The chart of the German DAX stock index pictured at the Frankfurt Stock Exchange
by Claude Chendjou
PARIS (Reuters) – The main European stock markets are expected to rise slightly on Friday despite the close in the red on Wall Street, but the trend should remain cautious due to an almost general monetary tightening of the major central banks in the world while the economic prospects are deteriorating.
According to the first indications available, the Dax in Frankfurt should gain at the opening 0.11%, the FTSE 100 in London 0.24% and the EuroStoxx 50 index 0.09%.
The almost synchronized rise this week in interest rates by several central banks, including the US Federal Reserve, and the multiple warnings on the risks of recession heighten uncertainties, pushing investors to take refuge in the dollar and the bond market to the detriment stocks, say analysts.
“Excessive quantitative easing over the past decade is going to lead to excessive tightening and the market has no way to properly gauge the impact on prices,” said David Bahnsen, chief investment officer at wealth manager The Bahnsen Group.
The publication this Friday of monthly PMIs on manufacturing activity and that of services could, however, provide investors with new elements on the evolution of the economic situation.
The Reuters consensus expects a further contraction in the euro zone of the composite PMI index, which includes the manufacturing industry sector and the services sector, to 49.0 in September after 49.6 the previous month.
In Great Britain, the new Prime Minister Liz Truss must also announce this Friday a new “growth plan” which should provide additional budgetary support to the economy.
AT WALL STREET
The New York Stock Exchange ended lower on Thursday, as technology and growth stocks suffered from the rate hike decided on Wednesday by the US Federal Reserve.
The Dow Jones Industrial Average fell 0.35%, or 107.1 points, to 30,076.68 points.
The broader S&P-500 fell 31.94 points, or 0.84%, to 3,757.99 points.

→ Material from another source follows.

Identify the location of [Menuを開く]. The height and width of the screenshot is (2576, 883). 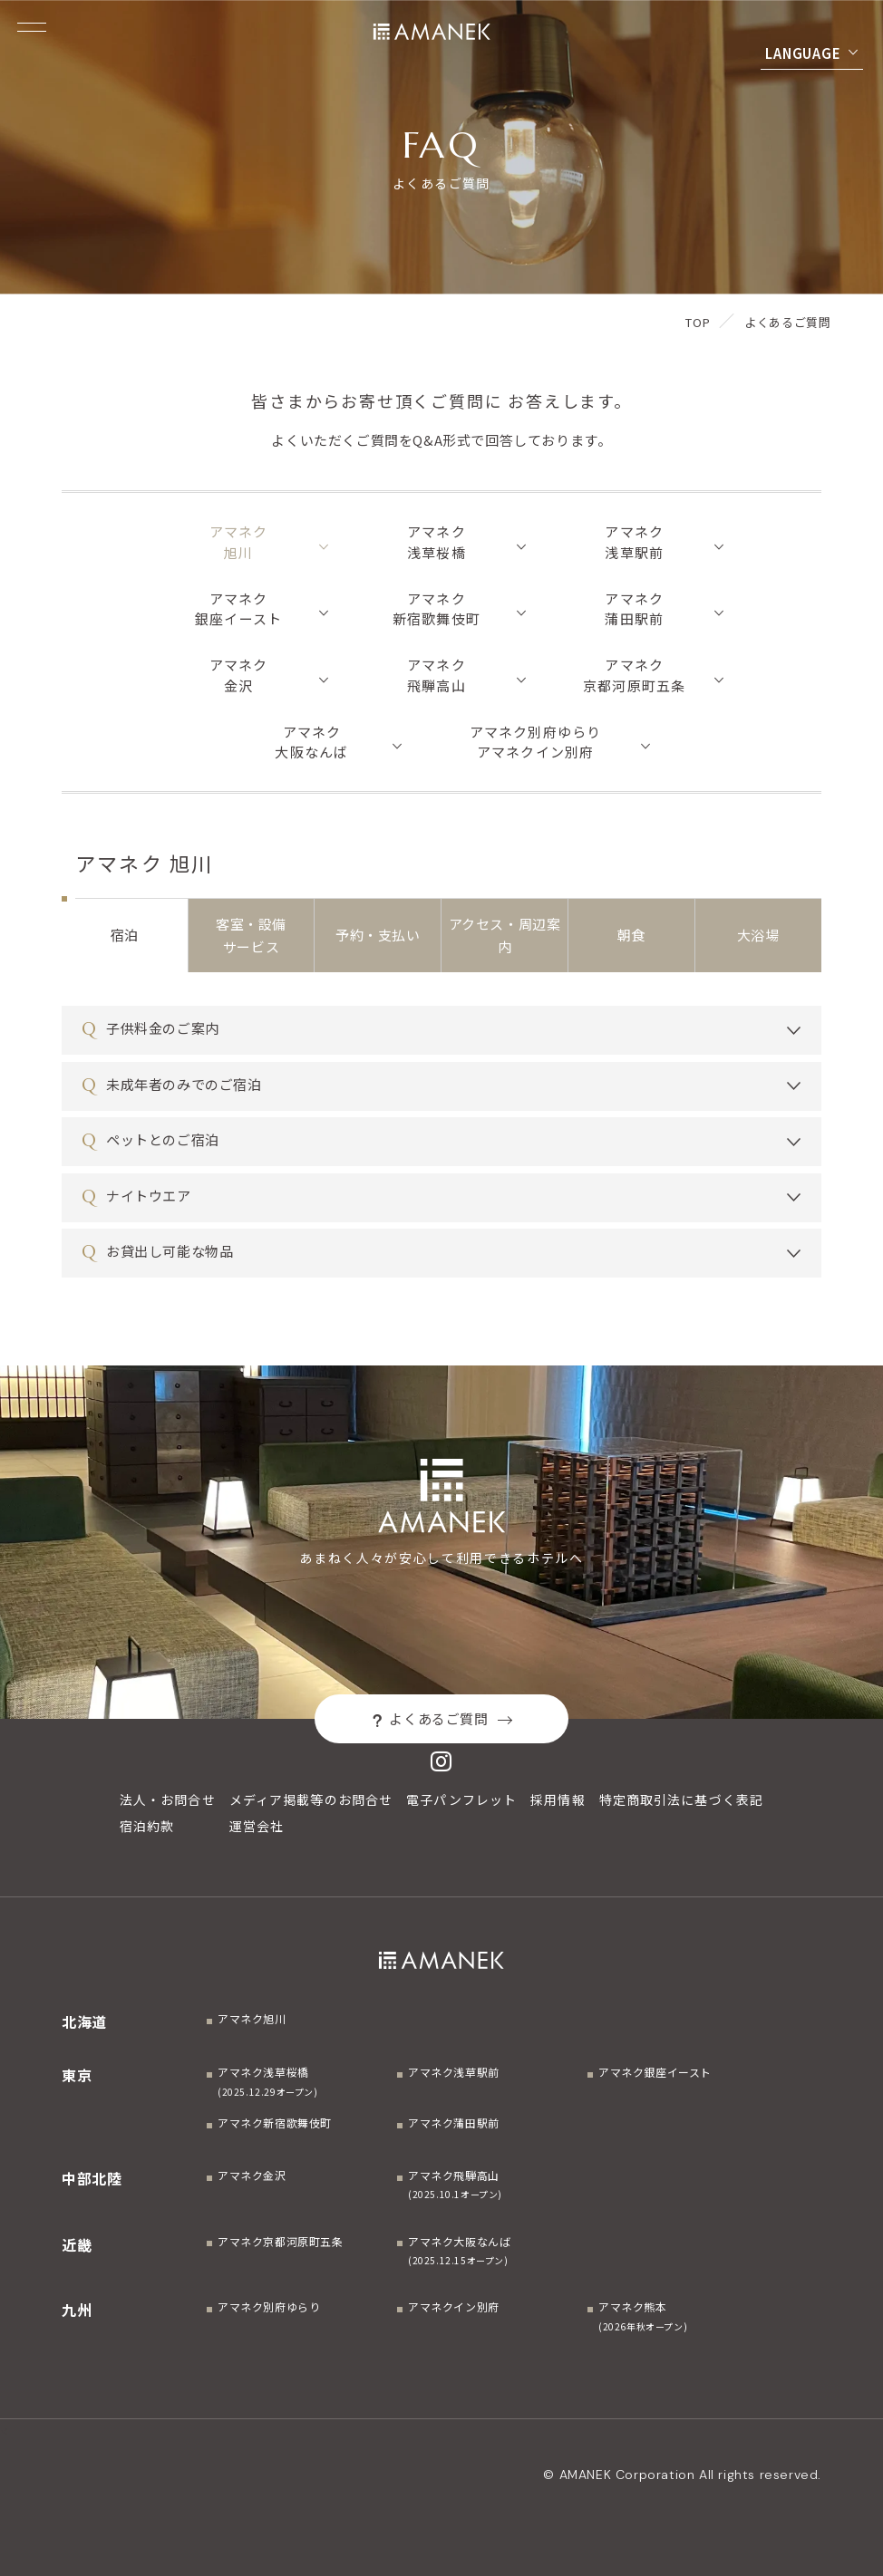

The Nasdaq Composite fell for its part by 153.39 points (-1.37%) to 11,066.81 points.
On the Tokyo Stock Exchange, the Nikkei index fell 0.58% to 27,153.83 points and the wider Topix fell 0.24% to 1,916.12 points as the close approached.
In China, the Shanghai SSE Composite lost 0.04%, while the CSI 300 gained 0.3%.
Bond yields are benefiting from announcements this week of interest rate hikes in the US, UK, Sweden, Switzerland and Norway among others.
The German two-year yield hit a more than 11-year high on Thursday at 1.897% and the ten-year yield then rose to a peak since September 2013, at 1.963%.
In the United States, the yield on ten-year Treasuries gained up to 20 basis points to 3.71%, benefiting from the rise in rate expectations, the Fed having announced that its rates could peak at 4.6% in 2023.
On the foreign exchange market, traders continue to digest the announcement Thursday of an intervention by Japan to support the yen, a first since 1998.
The yen, which rose before this intervention to nearly 146 to the dollar, is trading Friday at 142.16, up 0.13% against the greenback.
The euro, down 0.13% to 0.9823 dollar, is penalized by the energy crisis in Europe and the evolution of the war in Ukraine, referendums on an attachment to Russia being planned this Friday in the territories occupied Ukrainians.
The Chinese yuan, which fell to 7.0964 to the dollar, is near a two-year low.
The dollar, which is at a 20-year high, is stable (-0.03%) against a basket of reference currencies, thanks to its status as a safe-haven asset and the sustained pace of the Fed’s rate hike .
Oil prices are affected by the strength of the dollar and fears over demand.
Brent lost 0.27% to 90.22 dollars a barrel and US light crude (West Texas Intermediate, WTI) lost 0.28% to 83.26 dollars a barrel.